__EXERCISE DESCRIPTION__
Within the entries below, find the portion that opens with the line containing "expects questions. It" and closes with the line containing "parallel, shift weight". Retype that portion exactly and only.

Transcribed page contents:
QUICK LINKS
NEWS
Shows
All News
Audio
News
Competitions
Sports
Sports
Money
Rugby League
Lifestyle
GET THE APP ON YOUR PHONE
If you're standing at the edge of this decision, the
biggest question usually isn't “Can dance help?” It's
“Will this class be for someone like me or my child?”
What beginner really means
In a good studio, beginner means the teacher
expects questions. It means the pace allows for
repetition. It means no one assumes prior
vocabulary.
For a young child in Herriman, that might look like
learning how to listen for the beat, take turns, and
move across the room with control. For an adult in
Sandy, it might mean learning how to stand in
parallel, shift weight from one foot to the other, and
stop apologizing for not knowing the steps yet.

__RESULT__
expects questions. It means the pace allows for
repetition. It means no one assumes prior
vocabulary.
For a young child in Herriman, that might look like
learning how to listen for the beat, take turns, and
move across the room with control. For an adult in
Sandy, it might mean learning how to stand in
parallel, shift weight from one foot to the other, and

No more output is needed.